◆ **Data provided**:
::::
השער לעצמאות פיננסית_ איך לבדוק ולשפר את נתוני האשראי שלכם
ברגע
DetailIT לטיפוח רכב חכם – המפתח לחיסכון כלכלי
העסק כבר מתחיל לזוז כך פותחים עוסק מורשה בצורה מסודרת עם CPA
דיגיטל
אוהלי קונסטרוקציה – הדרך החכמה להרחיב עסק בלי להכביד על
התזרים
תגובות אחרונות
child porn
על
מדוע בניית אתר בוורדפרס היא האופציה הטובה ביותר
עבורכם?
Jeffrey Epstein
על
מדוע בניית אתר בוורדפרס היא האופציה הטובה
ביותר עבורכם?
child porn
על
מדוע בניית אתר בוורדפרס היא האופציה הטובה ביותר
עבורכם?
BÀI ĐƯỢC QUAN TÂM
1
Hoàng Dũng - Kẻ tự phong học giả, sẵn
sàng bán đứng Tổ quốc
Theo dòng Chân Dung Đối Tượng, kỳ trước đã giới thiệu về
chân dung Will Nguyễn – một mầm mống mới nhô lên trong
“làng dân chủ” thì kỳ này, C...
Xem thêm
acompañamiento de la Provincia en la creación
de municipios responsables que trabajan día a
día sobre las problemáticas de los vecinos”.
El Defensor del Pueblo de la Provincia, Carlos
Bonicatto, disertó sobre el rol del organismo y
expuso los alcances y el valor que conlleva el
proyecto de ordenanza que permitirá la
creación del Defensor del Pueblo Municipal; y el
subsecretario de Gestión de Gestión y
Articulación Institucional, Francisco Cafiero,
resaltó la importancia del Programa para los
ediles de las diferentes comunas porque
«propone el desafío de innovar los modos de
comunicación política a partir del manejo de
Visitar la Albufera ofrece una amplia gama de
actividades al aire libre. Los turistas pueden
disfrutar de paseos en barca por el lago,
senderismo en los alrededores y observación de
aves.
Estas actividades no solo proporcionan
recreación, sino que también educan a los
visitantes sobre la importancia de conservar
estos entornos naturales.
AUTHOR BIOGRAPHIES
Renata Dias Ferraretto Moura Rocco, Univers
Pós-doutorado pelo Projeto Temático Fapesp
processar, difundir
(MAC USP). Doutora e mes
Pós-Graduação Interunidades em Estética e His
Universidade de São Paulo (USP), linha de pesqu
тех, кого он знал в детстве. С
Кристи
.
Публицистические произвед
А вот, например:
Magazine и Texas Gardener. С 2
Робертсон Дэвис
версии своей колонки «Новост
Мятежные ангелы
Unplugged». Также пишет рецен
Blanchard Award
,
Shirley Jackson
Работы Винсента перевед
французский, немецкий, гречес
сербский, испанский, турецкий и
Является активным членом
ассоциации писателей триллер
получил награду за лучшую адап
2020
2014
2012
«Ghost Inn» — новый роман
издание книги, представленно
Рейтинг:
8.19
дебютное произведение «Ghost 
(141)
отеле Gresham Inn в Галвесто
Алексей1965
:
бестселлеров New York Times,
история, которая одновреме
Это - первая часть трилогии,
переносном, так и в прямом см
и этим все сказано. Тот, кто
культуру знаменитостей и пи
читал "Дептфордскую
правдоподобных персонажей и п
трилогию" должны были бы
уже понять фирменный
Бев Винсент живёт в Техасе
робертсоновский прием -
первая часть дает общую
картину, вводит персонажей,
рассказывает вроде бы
::::
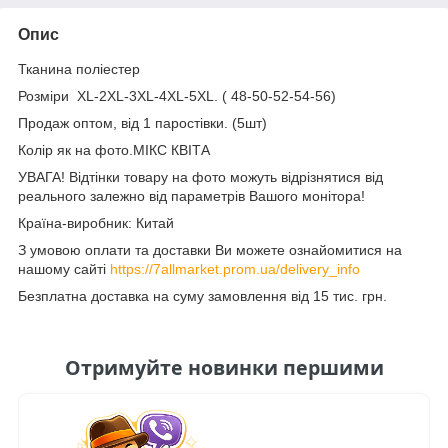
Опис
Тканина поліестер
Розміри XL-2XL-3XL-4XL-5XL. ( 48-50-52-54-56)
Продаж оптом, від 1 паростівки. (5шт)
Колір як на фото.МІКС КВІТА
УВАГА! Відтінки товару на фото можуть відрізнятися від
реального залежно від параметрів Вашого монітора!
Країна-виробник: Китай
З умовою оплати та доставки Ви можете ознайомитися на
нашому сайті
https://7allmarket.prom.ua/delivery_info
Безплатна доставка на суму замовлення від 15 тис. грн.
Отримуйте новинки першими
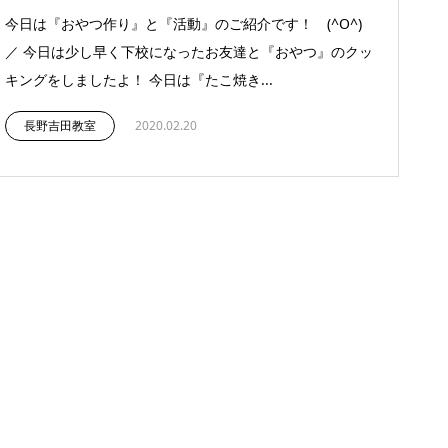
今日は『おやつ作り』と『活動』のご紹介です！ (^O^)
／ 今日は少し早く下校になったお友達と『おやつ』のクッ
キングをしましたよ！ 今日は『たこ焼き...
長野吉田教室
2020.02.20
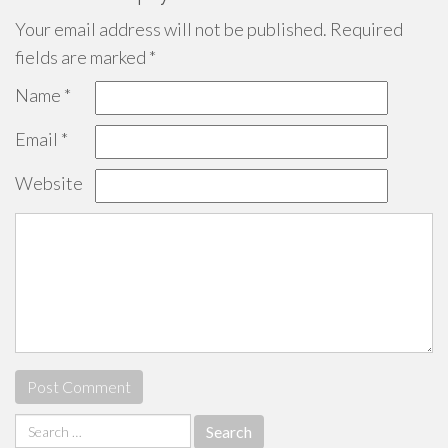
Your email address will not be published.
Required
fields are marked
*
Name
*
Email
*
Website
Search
::::
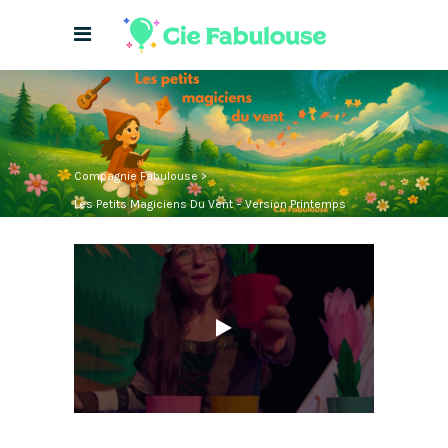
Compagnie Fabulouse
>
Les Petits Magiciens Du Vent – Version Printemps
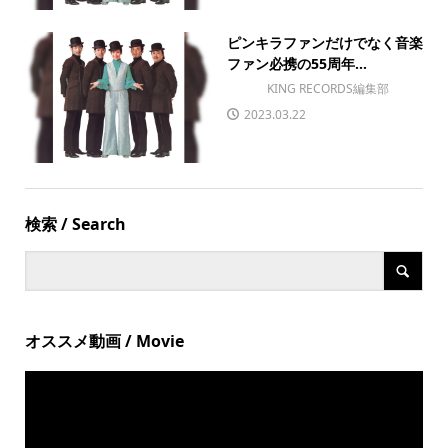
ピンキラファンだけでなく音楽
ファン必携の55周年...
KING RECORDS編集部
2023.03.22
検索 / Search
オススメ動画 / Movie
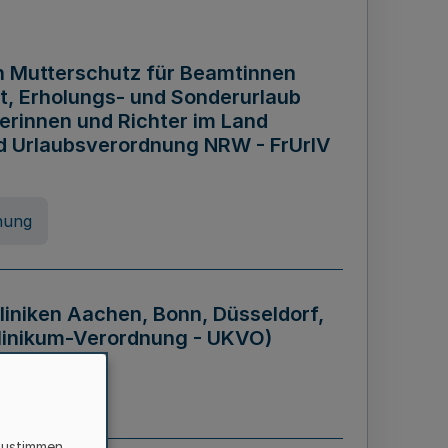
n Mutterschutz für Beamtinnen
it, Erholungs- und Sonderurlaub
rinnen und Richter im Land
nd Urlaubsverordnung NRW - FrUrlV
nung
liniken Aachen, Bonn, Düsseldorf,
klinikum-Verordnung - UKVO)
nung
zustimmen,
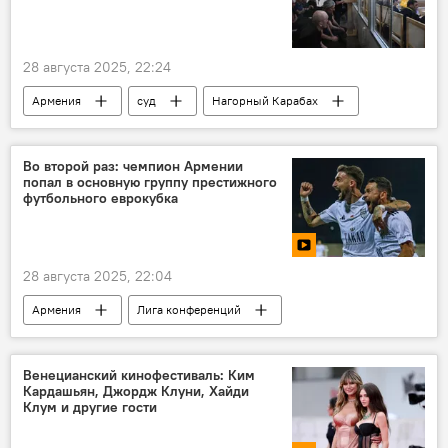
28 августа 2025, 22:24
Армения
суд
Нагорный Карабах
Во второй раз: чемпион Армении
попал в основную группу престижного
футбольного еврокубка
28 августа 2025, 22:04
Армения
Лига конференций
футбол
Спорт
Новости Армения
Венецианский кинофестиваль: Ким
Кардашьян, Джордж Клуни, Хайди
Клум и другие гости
::::
◆ **Task statement**:
How many lines in the records above contain the word "Provincia"? Reply with the number alone.

◆ **Solution to this problem**:
2